Таким образом, платоновский филантроп затаивался в Понизоке и Перепальном, Самодельных хуторах и Кучуме, Гущевке и Сильном потоке, Битовский же Монахов (снова он!) обрел временный покой в Переделкине («Если удастся Переделкино, хоть немного передохнет», О. А. Кедрова).

Читаем в рассказе «Вкус», написанном в 1983 году: «Монахов берет очередной отпуск и, возможно, еще месяц за свой счет, но проводит их не с семьею, а снимает за городом комнату… но вряд ли все это можно было теперь назвать побегом или “вита нуова”… Он говорил: “Я живу напротив могилы Пастернака”, – и странно звучало это “живу”… Припоминал фотографию: в ватнике, кепаре и кирзовых сапогах, опираясь на мотыгу (из-за которой он и запомнил фотографию), более похожий на могильщика из “Гамлета”, чем на его переводчика, оглядывается перед собой, по-видимому, в тот пейзаж, остатками которого так и не довольствуется Монахов».

Но что же так не устраивало автора и его героя?

Может быть, «сосны, кустики, дорожки, сараюшки… некоторая частность, неоформленность пейзажа, общая мусорность… траченное место»?

Может быть…

А еще эта абсолютно платоновская вывеска рядом со станцией Переделкино – «Зона отдыха трудящихся Одинцовского района»!

Впрочем, кафе «Сетунь», расположенное рядом с платформой, той, которая «в Москву», несколько скрашивало обстановку вымороченности, испитости.

«Вид из окна был испит, в лице его не были ни кровинки, а Монахову предстояло два месяца вглядываться в него, черпая жизнь и равновесие…

Кто же это высмотрел дотла?.. – неприязненно посматривал по сторонам Монахов. Он именно скользил взглядом, чтобы не запорошить глаза пеплом, который мог посыпаться от неосторожного взгляда с этой видимости леска, пригорка, пашни… Не иначе как живший здесь поэт… Пейзаж достаивал после его смерти в глазах оставшихся, не более того. Именно так и объяснил себе Монахов глухое недовольство, ворочавшееся в нем и не находившее формулы. Наждачность поэтического взгляда, содравшего пыльцу с невзрачных крылышек окрестностей, преследовала его воображение, хотя сами-то стихи поэта Монахов знал слабо, а теперь почти мстительно собрался достать прочесть, чтобы убедиться в том, стоили ли они того, чтобы ликвидировать небольшую местность», – описывает Битов состояние своего героя, оказавшегося в этой местности.

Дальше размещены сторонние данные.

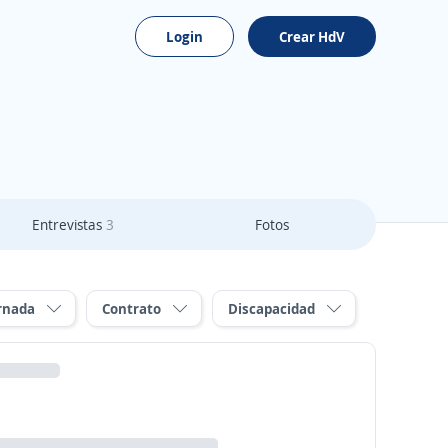
Login
Crear HdV
Entrevistas
3
Fotos
rnada
Contrato
Discapacidad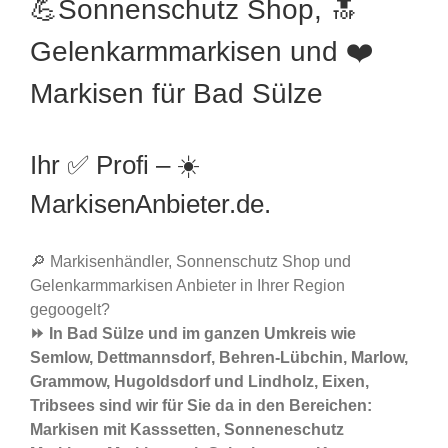
💪Sonnenschutz Shop, 🔝
Gelenkarmmarkisen und ❤️
Markisen für Bad Sülze
Ihr ✅ Profi – ☀️
MarkisenAnbieter.de.
🔎 Markisenhändler, Sonnenschutz Shop und
Gelenkarmmarkisen Anbieter in Ihrer Region
gegoogelt?
⏩ In Bad Sülze und im ganzen Umkreis wie
Semlow, Dettmannsdorf, Behren-Lübchin, Marlow,
Grammow, Hugoldsdorf und Lindholz, Eixen,
Tribsees sind wir für Sie da in den Bereichen:
Markisen mit Kasssetten, Sonneneschutz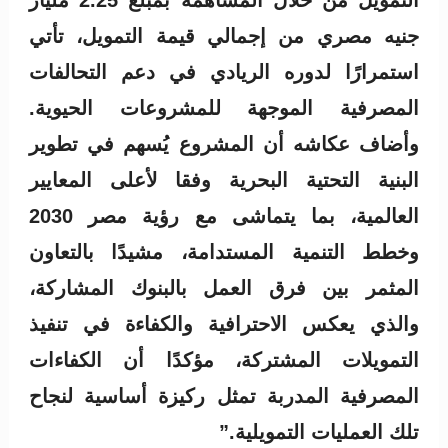
جنيه مصري من إجمالي قيمة التمويل، تأتي
استمرارًا لدوره الريادي في دعم التحالفات
المصرفية الموجهة للمشروعات الحيوية.
وأضاف عكاشه أن المشروع يُسهم في تطوير
البنية التحتية البحرية وفقا لأعلى المعايير
العالمية، بما يتماشى مع رؤية مصر 2030
وخطط التنمية المستدامة، مشيدًا بالتعاون
المثمر بين فرق العمل بالبنوك المشاركة،
والذي يعكس الاحترافية والكفاءة في تنفيذ
التمويلات المشتركة، مؤكدًا أن الكفاءات
المصرفية المدربة تمثل ركيزة أساسية لنجاح
تلك العمليات التمويلية.”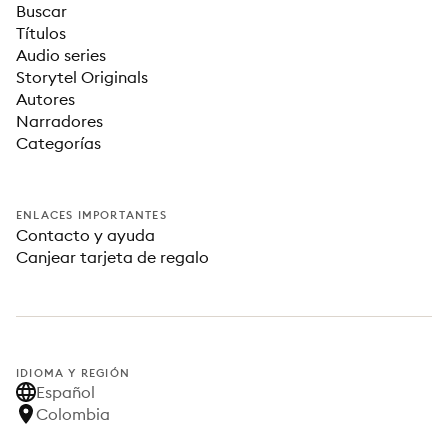
Buscar
Títulos
Audio series
Storytel Originals
Autores
Narradores
Categorías
ENLACES IMPORTANTES
Contacto y ayuda
Canjear tarjeta de regalo
IDIOMA Y REGIÓN
Español
Colombia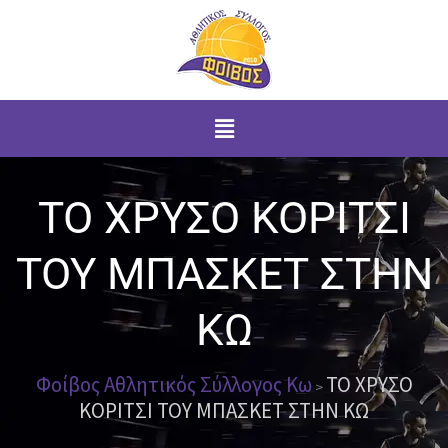
Μετάβαση
στο
περιεχόμενο
Menu
ΤΟ ΧΡΥΣΟ ΚΟΡΙΤΣΙ
ΤΟΥ ΜΠΑΣΚΕΤ ΣΤΗΝ
ΚΩ
Φοίβος Αθλητικός Σύλλογος Κω
ΤΟ ΧΡΥΣΟ
>
ΚΟΡΙΤΣΙ ΤΟΥ ΜΠΑΣΚΕΤ ΣΤΗΝ ΚΩ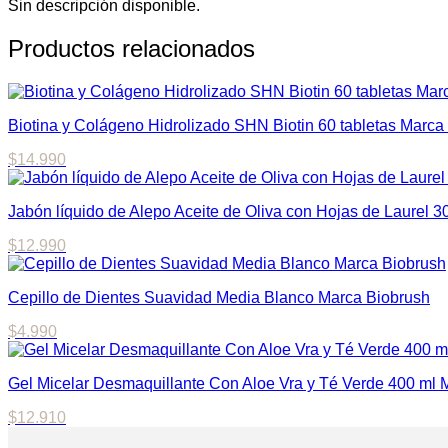
Ondulado
Sin descripción disponible.
cerdas
medianas
Productos relacionados
Marca
Jadi
cantidad
Biotina y Colágeno Hidrolizado SHN Biotin 60 tabletas Marca 
$
14.990
Jabón líquido de Alepo Aceite de Oliva con Hojas de Laurel 30
$
12.990
Cepillo de Dientes Suavidad Media Blanco Marca Biobrush
$
4.990
Gel Micelar Desmaquillante Con Aloe Vra y Té Verde 400 ml Ma
$
12.910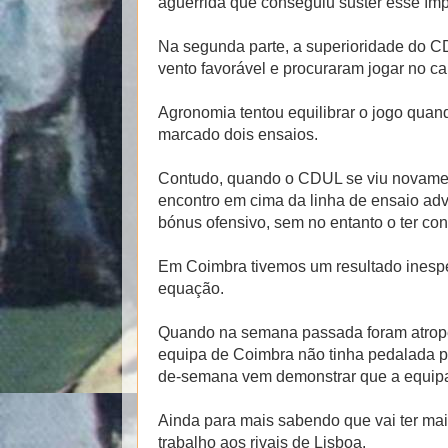
aguerrida que conseguiu suster esse ímp
Na segunda parte, a superioridade do C
vento favorável e procuraram jogar no ca
Agronomia tentou equilibrar o jogo quan
marcado dois ensaios.
Contudo, quando o CDUL se viu novament
encontro em cima da linha de ensaio adve
bónus ofensivo, sem no entanto o ter co
Em Coimbra tivemos um resultado inespe
equação.
Quando na semana passada foram atrop
equipa de Coimbra não tinha pedalada pa
de-semana vem demonstrar que a equipa e
Ainda para mais sabendo que vai ter mais
trabalho aos rivais de Lisboa.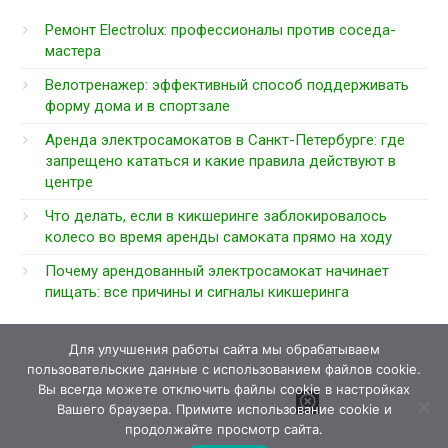
Ремонт Electrolux: профессионалы против соседа-
мастера
Велотренажер: эффективный способ поддерживать
форму дома и в спортзале
Аренда электросамокатов в Санкт-Петербурге: где
запрещено кататься и какие правила действуют в
центре
Что делать, если в кикшеринге заблокировалось
колесо во время аренды самоката прямо на ходу
Почему арендованный электросамокат начинает
пищать: все причины и сигналы кикшеринга
Для улучшения работы сайта мы обрабатываем
пользовательские данные с использованием файлов cookie.
Вы всегда можете отключить файлы cookie в настройках
Вашего браузера. Примите использование cookie и
продолжайте просмотр сайта.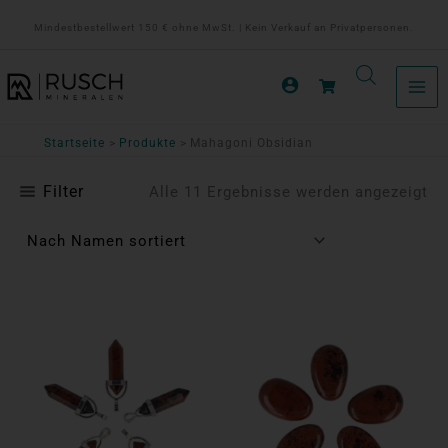
Zum
Mindestbestellwert 150 € ohne MwSt. | Kein Verkauf an Privatpersonen.
Inhalt
springen
Startseite
Produkte
Mahagoni Obsidian
Filter
Alle 11 Ergebnisse werden angezeigt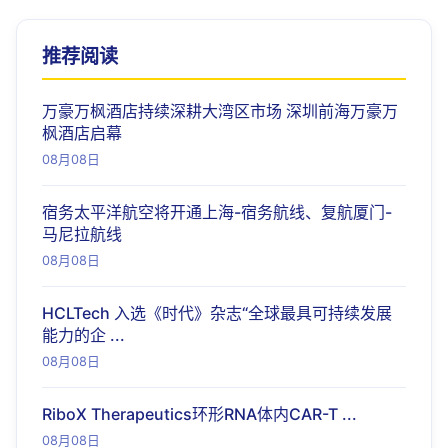
推荐阅读
万豪万枫酒店持续深耕大湾区市场 深圳前海万豪万
枫酒店启幕
08月08日
宿务太平洋航空将开通上海-宿务航线、复航厦门-
马尼拉航线
08月08日
HCLTech 入选《时代》杂志“全球最具可持续发展
能力的企 ...
08月08日
RiboX Therapeutics环形RNA体内CAR-T ...
08月08日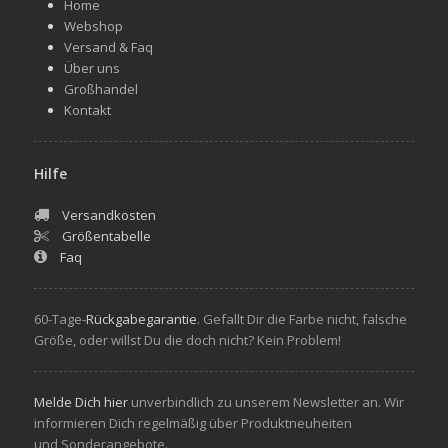
Home
Webshop
Versand & Faq
Über uns
Großhandel
Kontakt
Hilfe
Versandkosten
Größentabelle
Faq
60-Tage-
Rückgabegarantie
. Gefallt Dir die Farbe nicht, falsche
Größe, oder willst Du die doch nicht? Kein Problem!
Melde Dich hier
unverbindlich zu unserem Newsletter an. Wir
informieren Dich regelmäßig über Produktneuheiten
und Sonderangebote.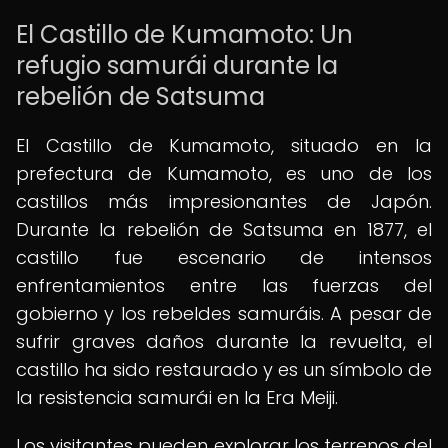
El Castillo de Kumamoto: Un
refugio samurái durante la
rebelión de Satsuma
El Castillo de Kumamoto, situado en la
prefectura de Kumamoto, es uno de los
castillos más impresionantes de Japón.
Durante la rebelión de Satsuma en 1877, el
castillo fue escenario de intensos
enfrentamientos entre las fuerzas del
gobierno y los rebeldes samuráis. A pesar de
sufrir graves daños durante la revuelta, el
castillo ha sido restaurado y es un símbolo de
la resistencia samurái en la Era Meiji.
Los visitantes pueden explorar los terrenos del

Разумеется, Борис Леонидович чудился везде и во всем (про ватник Монахов присочинил, конечно, переделкинский отшельник на той фотографии был во фланелевой рубахе с закатанными рукавами), прятался за соснами, мелькал за покосившимся штакетником, был едва различим в клубах дыма, что восходил от сваленных в кучу палых листьев, которые он ворошил граблями.

В «Сетуни» сочинитель брал одну за три шестьдесят две, символическую закуску и садился к окну.

Наливал, выпивал торопливо, приговаривая при этом – «мерзкая все-таки эта водка».

Впрочем, после второй отпускало.

На противоположной стороне от железнодорожного полотна можно было разглядеть красного кирпича церковь и покосившийся, словно после налетевшей на него бури лес над местным кладбищем, где упокоились известные и неизвестные советские писатели, а также старые большевики из Переделкинского Дома ветеранов партии.

По этой причине в кафе на станции довольно часто проходили поминки, в чем можно было усмотреть какой-то особый и запредельный смысл – промелькнувшая жизнь и проносящиеся мимо поезда, увозящие своих пассажиров неведомо куда. Вернее сказать, неведомо для тех, кто сидел у окна в «Сетуни» и осоловевшим взглядом провожал летящие вдоль железнодорожной линии красные габаритные огни вагонов.

Как во сне всё происходило.

И вот кто тут кому снился – мертвые живым или живые мертвым? призраки литераторов читателям или наоборот? писательские жены чужим мужьям, которых уже давно не было на свете, или усопшие вдовцы-орденоносцы своим любовницам?